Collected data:
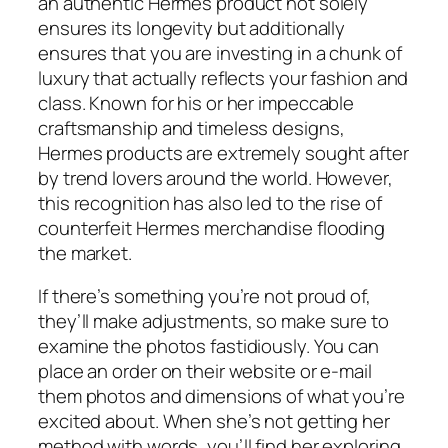
an authentic Hermes product not solely
ensures its longevity but additionally
ensures that you are investing in a chunk of
luxury that actually reflects your fashion and
class. Known for his or her impeccable
craftsmanship and timeless designs,
Hermes products are extremely sought after
by trend lovers around the world. However,
this recognition has also led to the rise of
counterfeit Hermes merchandise flooding
the market.
If there’s something you’re not proud of,
they’ll make adjustments, so make sure to
examine the photos fastidiously. You can
place an order on their website or e-mail
them photos and dimensions of what you’re
excited about. When she’s not getting her
method with words, you’ll find her exploring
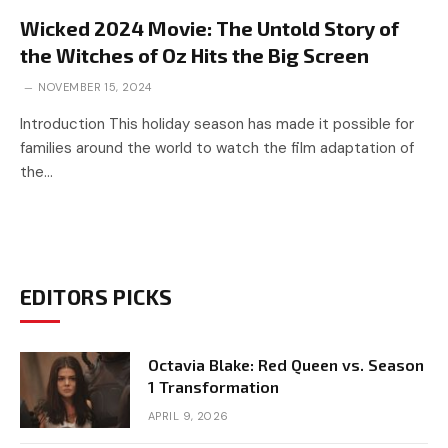
Wicked 2024 Movie: The Untold Story of
the Witches of Oz Hits the Big Screen
NOVEMBER 15, 2024
Introduction This holiday season has made it possible for
families around the world to watch the film adaptation of
the…
EDITORS PICKS
Octavia Blake: Red Queen vs. Season
1 Transformation
APRIL 9, 2026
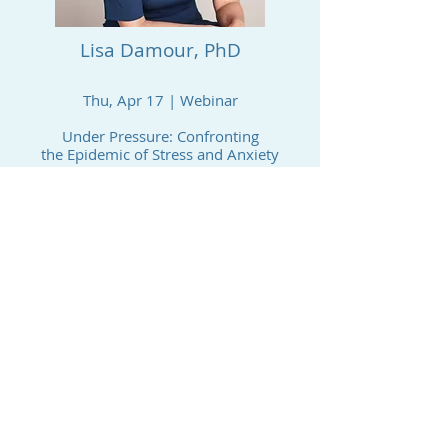
Lisa Damour, PhD
Thu, Apr 17 | Webinar
Under Pressure: Confronting
the Epidemic of Stress and Anxiety
in Youth​
Video Library (You Tube) recording
PAST EVENT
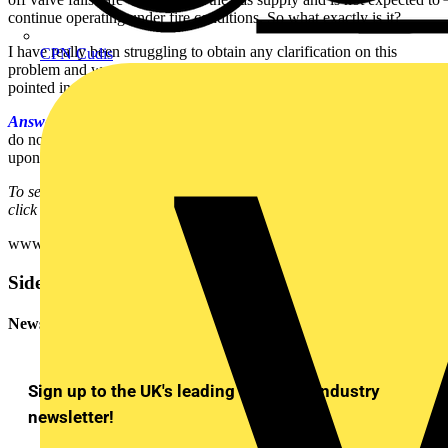
continue operating under fire conditions. So what exactly is it?
I have really been struggling to obtain any clarification on this
CPN Cudis
problem and would be very grateful for some advice, or being
pointed in the right direction.
Answer:
In your particular case, I would agree that 560.5 and 560.6
do not apply, as you do accept that the gas supply will be shut off
upon isolation or lost of power supply.
To see many more Q & A in Voltimum UK's Experts Area, please
click on the link:
www.voltimum.co.uk/consult.php?universe=consult.index.questions
Sidebar
Newsletter
Sign up to the UK's leading electrical industry
newsletter!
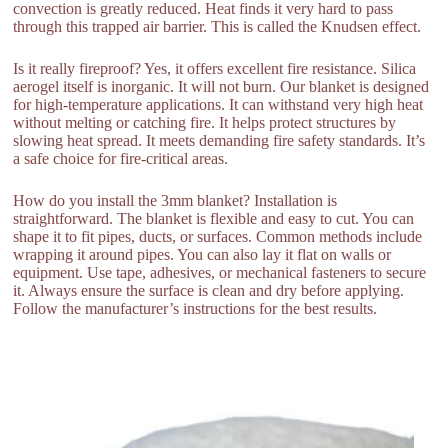
convection is greatly reduced. Heat finds it very hard to pass
through this trapped air barrier. This is called the Knudsen effect.
Is it really fireproof? Yes, it offers excellent fire resistance. Silica
aerogel itself is inorganic. It will not burn. Our blanket is designed
for high-temperature applications. It can withstand very high heat
without melting or catching fire. It helps protect structures by
slowing heat spread. It meets demanding fire safety standards. It’s
a safe choice for fire-critical areas.
How do you install the 3mm blanket? Installation is
straightforward. The blanket is flexible and easy to cut. You can
shape it to fit pipes, ducts, or surfaces. Common methods include
wrapping it around pipes. You can also lay it flat on walls or
equipment. Use tape, adhesives, or mechanical fasteners to secure
it. Always ensure the surface is clean and dry before applying.
Follow the manufacturer’s instructions for the best results.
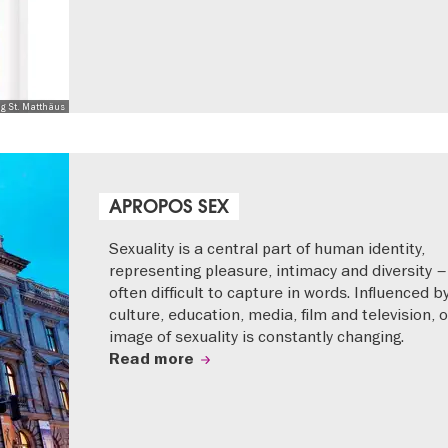
ng St. Matthäus
APROPOS SEX
Sexuality is a central part of human identity,
representing pleasure, intimacy and diversity –
often difficult to capture in words. Influenced b
culture, education, media, film and television, 
image of sexuality is constantly changing.
Read more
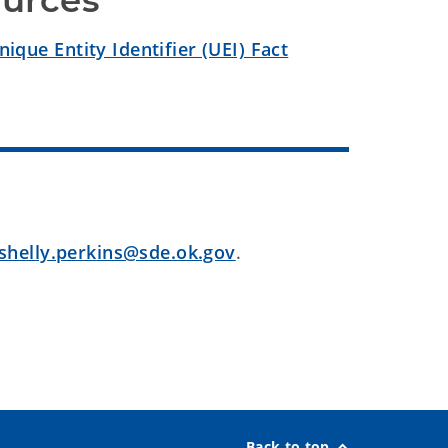
ources
que Entity Identifier (UEI) Fact
shelly.perkins@sde.ok.gov
.
Back to top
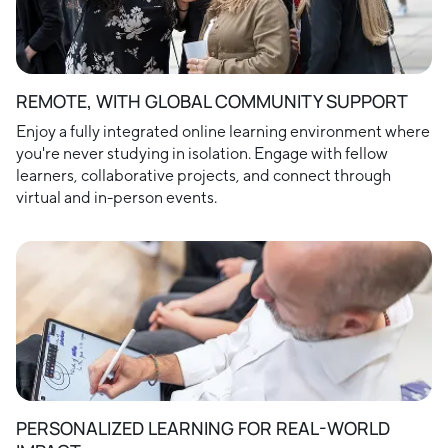
REMOTE, WITH GLOBAL COMMUNITY SUPPORT
Enjoy a fully integrated online learning environment where
you're never studying in isolation. Engage with fellow
learners, collaborative projects, and connect through
virtual and in-person events.
PERSONALIZED LEARNING FOR REAL-WORLD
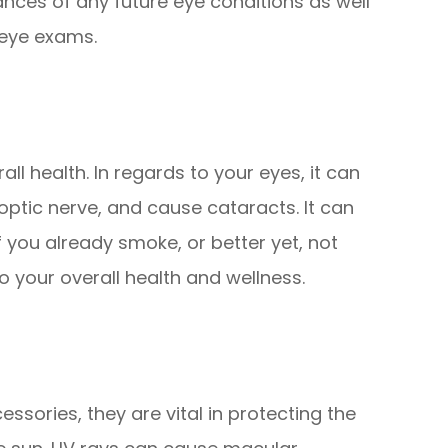
ances of any future eye conditions as well
 eye exams.
all health. In regards to your eyes, it can
ptic nerve, and cause cataracts. It can
if you already smoke, or better yet, not
to your overall health and wellness.
ssories, they are vital in protecting the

WORK ITEM =>
Write out nothing but the lines from the start of the data through the line with "Hermes products are extremely sought after". Leave out the pictures.

RESPONSE FOR THIS EXERCISE =>
an authentic Hermes product not solely
ensures its longevity but additionally
ensures that you are investing in a chunk of
luxury that actually reflects your fashion and
class. Known for his or her impeccable
craftsmanship and timeless designs,
Hermes products are extremely sought after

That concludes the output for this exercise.